Товарищ хмыкнул, но после согласно кивнул:
– Это правильно – не бояться рисковать… Так, а вон и наша деревня.
Действительно, в просветах между соснами показались бревенчатые срубы. Сняв с плеча «светку», Гринев аккуратно ложится, умело спрятавшись за стволом ближайшего дерева так, чтобы из-за него выглядывал только тонкий ствол самозарядки. Его примеру последовал и я, достав из кобуры трофейный «вальтер» и заняв позицию чуть в стороне от снайпера.
Какое-то время мы следим за происходящим в деревне – точнее, следит Сашка, мне-то без оптики особо ничего не разглядеть. Затем аккуратно смещаемся в сторону, обойдя виднеющиеся строения, пока товарищ неожиданно не резюмирует:
– Да это не деревня никакая. Хутор на одного хозяина, правда, крепкий. Не иначе как кордон лесничего.
– Та-а-а-к… А хозяина ты видел?
– Да вроде мелькнул в окнах.
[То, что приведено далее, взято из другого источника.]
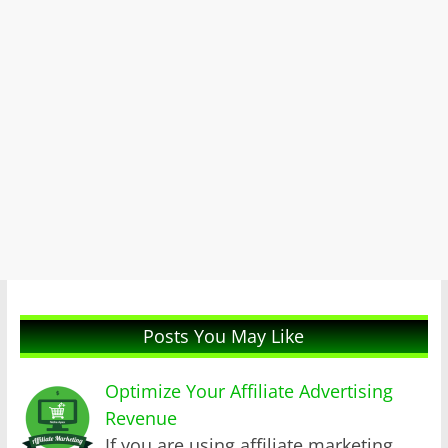
Posts You May Like
Optimize Your Affiliate Advertising
Revenue
If you are using affiliate marketing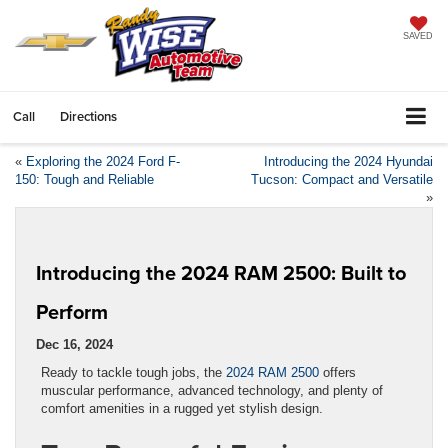
SAVED
Call
Directions
«
Exploring the 2024 Ford F-
Introducing the 2024 Hyundai
150: Tough and Reliable
Tucson: Compact and Versatile
»
Introducing the 2024 RAM 2500: Built to
Perform
Dec 16, 2024
Ready to tackle tough jobs, the
2024 RAM 2500
offers
muscular performance, advanced technology, and plenty of
comfort amenities in a rugged yet stylish design.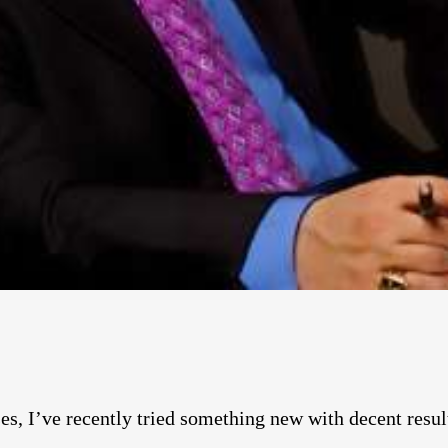
s, I’ve recently tried something new with decent results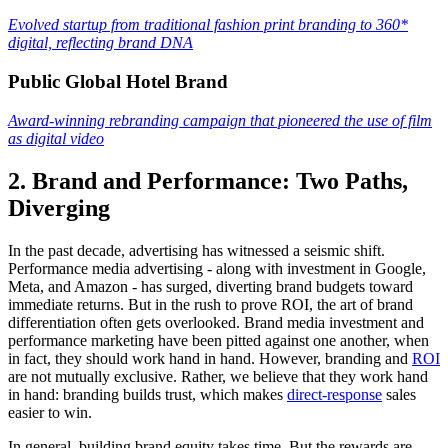
Evolved startup from traditional fashion print branding to 360*
digital, reflecting brand DNA
Public Global Hotel Brand
Award-winning rebranding campaign that pioneered the use of film
as digital video
2. Brand and Performance: Two Paths,
Diverging
In the past decade, advertising has witnessed a seismic shift.
Performance media advertising - along with investment in Google,
Meta, and Amazon - has surged, diverting brand budgets toward
immediate returns. But in the rush to prove ROI, the art of brand
differentiation often gets overlooked. Brand media investment and
performance marketing have been pitted against one another, when
in fact, they should work hand in hand. However, branding and
ROI
are not mutually exclusive. Rather, we believe that they work hand
in hand: branding builds trust, which makes
direct-response
sales
easier to win.
In general, building brand equity takes time. But the rewards are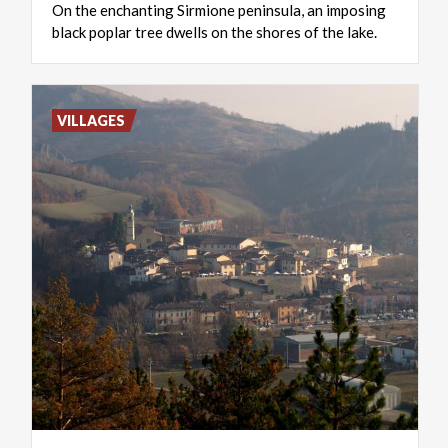
On
the
enchanting
Sirmione
peninsula,
an
imposing
black
poplar
tree
dwells
on
the
shores
of
the
lake.
VILLAGES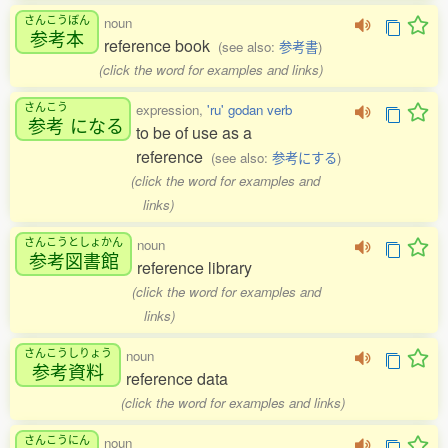
さんこうぼん
noun
参考本
reference book
(see also:
参考書
)
(click the word for examples and links)
さんこう
expression,
'ru' godan verb
参考
になる
to be of use as a
reference
(see also:
参考にする
)
(click the word for examples and
links)
さんこうとしょかん
noun
参考図書館
reference library
(click the word for examples and
links)
さんこうしりょう
noun
参考資料
reference data
(click the word for examples and links)
さんこうにん
noun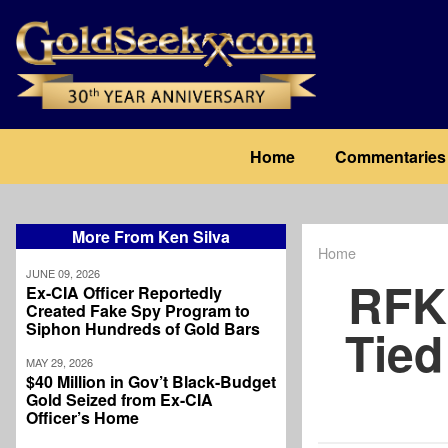
Skip
to
main
content
Main
Home
Commentaries
navigation
More From Ken Silva
Home
Breadcrum
JUNE 09, 2026
RFK 
Ex-CIA Officer Reportedly
Created Fake Spy Program to
Siphon Hundreds of Gold Bars
Tied
MAY 29, 2026
$40 Million in Gov’t Black-Budget
Gold Seized from Ex-CIA
Officer’s Home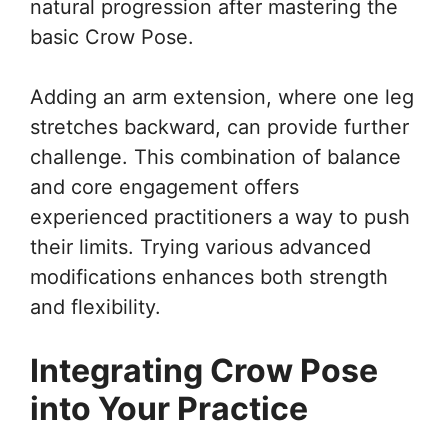
natural progression after mastering the
basic Crow Pose.
Adding an arm extension, where one leg
stretches backward, can provide further
challenge. This combination of balance
and core engagement offers
experienced practitioners a way to push
their limits. Trying various advanced
modifications enhances both strength
and flexibility.
Integrating Crow Pose
into Your Practice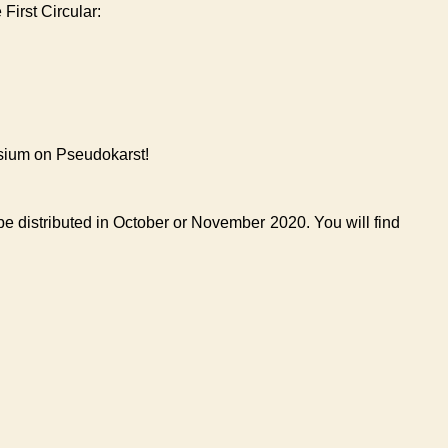
First Circular:
sium on Pseudokarst!
 be distributed in October or November 2020. You will find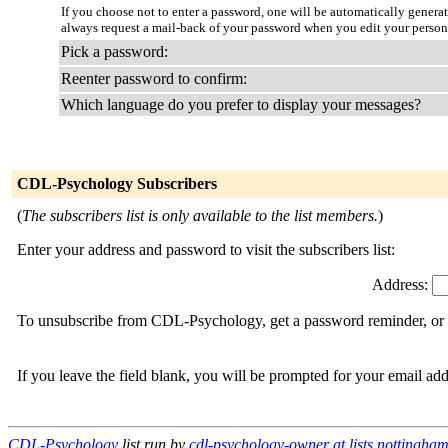
If you choose not to enter a password, one will be automatically genera
always request a mail-back of your password when you edit your persona
Pick a password:
Reenter password to confirm:
Which language do you prefer to display your messages?
CDL-Psychology Subscribers
(
The subscribers list is only available to the list members.
)
Enter your address and password to visit the subscribers list:
Address:
To unsubscribe from CDL-Psychology, get a password reminder, or ch
If you leave the field blank, you will be prompted for your email ad
CDL-Psychology
list run by
cdl-psychology-owner at lists.nottingha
Пойдешь?
С усмешкой отвечаю вопросом на вопрос:
– Прикроешь?
Гринев уверенно кивает, одновременно поудобнее распластавшись на земле.
– Ну тогда чего же не пойти?
Но несмотря на то, что задача мне досталась вроде бы плевая – пойти да попросить еды у лесничего для отступающих бойцов РККА, которым он по идее просто обязан помочь, – чем ближе кордон, тем сильнее мое волнение. Однако пистолет я заранее прячу в кобуру, нацепив на губы радушную, располагающую улыбку.
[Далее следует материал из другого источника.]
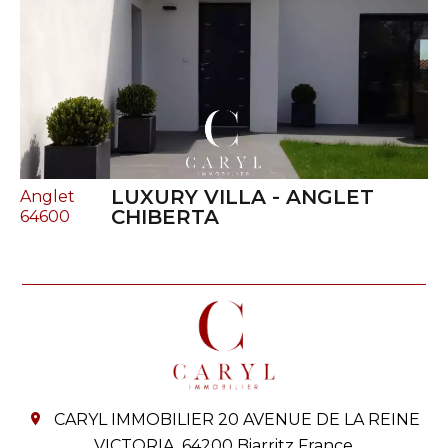
LUXURY VILLA - ANGLET
Anglet
CHIBERTA
64600
CARYL IMMOBILIER
20 AVENUE DE LA REINE
VICTORIA,
64200
Biarritz France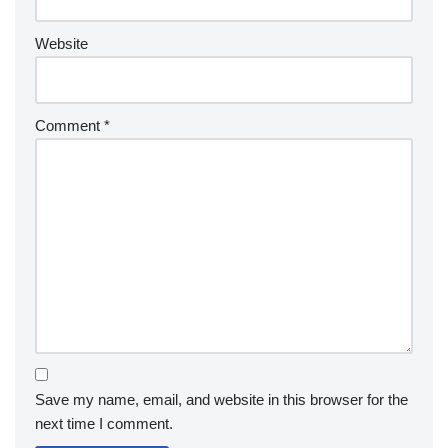
Website
Comment
*
Save my name, email, and website in this browser for the
next time I comment.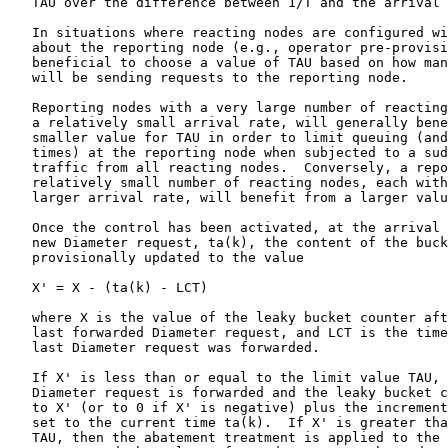
   TAU over the difference between 1/T and the arrival 
   In situations where reacting nodes are configured wi
   about the reporting node (e.g., operator pre-provisi
   beneficial to choose a value of TAU based on how man
   will be sending requests to the reporting node.

   Reporting nodes with a very large number of reacting
   a relatively small arrival rate, will generally bene
   smaller value for TAU in order to limit queuing (and
   times) at the reporting node when subjected to a sud
   traffic from all reacting nodes.  Conversely, a repo
   relatively small number of reacting nodes, each with
   larger arrival rate, will benefit from a larger valu
   Once the control has been activated, at the arrival 
   new Diameter request, ta(k), the content of the buck
   provisionally updated to the value

   X' = X - (ta(k) - LCT)

   where X is the value of the leaky bucket counter aft
   last forwarded Diameter request, and LCT is the time
   last Diameter request was forwarded.

   If X' is less than or equal to the limit value TAU, 
   Diameter request is forwarded and the leaky bucket c
   to X' (or to 0 if X' is negative) plus the increment
   set to the current time ta(k).  If X' is greater tha
   TAU, then the abatement treatment is applied to the 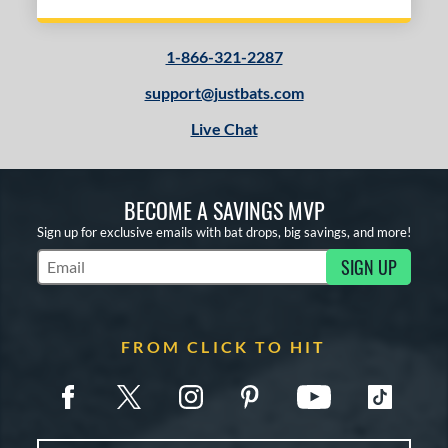
1-866-321-2287
support@justbats.com
Live Chat
BECOME A SAVINGS MVP
Sign up for exclusive emails with bat drops, big savings, and more!
SIGN UP
Subscribe to Marketing Updates
FROM CLICK TO HIT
Первым присутствие чужака почуял пес, начав заливисто, громко брехать. Причем собака оказывается непривязанной и при моем приближении тут же бросается ко мне, громко рыча и озверело лая. И хотя кобель вроде бы и не самой агрессивной породы – не какой-нибудь алабай, не московская сторожевая и даже не овчарка, как у погранцов, но крупный самец-лайка, буквально летящий в мою сторону, яростно оскалив зубы, заставляет сердце бешено забиться в груди. Рука рефлекторно выхватывает «вальтер», на автомате сняв его с предохранителя, но в этот же миг раздается сердитое:
– Гром, место!
Пес останавливается как вкопанный и даже прекращает брехать. Облегченно выдохнув, я поворачиваюсь к источнику звука, чтобы поблагодарить хозяина, но мой взгляд натыкается на черную дырку в стволе нацеленной на меня «мосинки» – обрезанной, кстати.
Лесничий, или как его там, здоровый, рослый мужик с сединой на голове и роскошной бородой, спускающейся к груди, яростно буравит меня взглядом, не опуская оружия. Однако я быстро отхожу от первой оторопи и спокойно, практически дружелюбно говорю:
Убери обрез, дурак. Только дернешься, тебя снайпер снимет.
Ствол в руках хозяина хутора ощутимо дернулся, и, как кажется, в глазах его промелькнул страх. Но ответил он сурово, стараясь не демонстрировать секундной слабости:
– Брешешь. Сам пистоль убери!
Спокойно – собственное хладнокровие, кстати, меня самого удивляет! – убираю «вальтер» в кобуру, после чего говорю лесничему:
– Я убрал. И доставать не собирался, собака напугала. Снайпер у меня за спиной в двухстах метрах позади. Ты все еще жив благодаря приказу командира (на самом деле Гринев мог просто не успеть прицелиться из-за деревьев!). Мы просим выделить нам еды в дорогу, за нее лейтенант напишет расписку. Дернешься, попробуешь сделать глупость – умрешь. Гарантированно. Так что теперь и ты опусти оружие.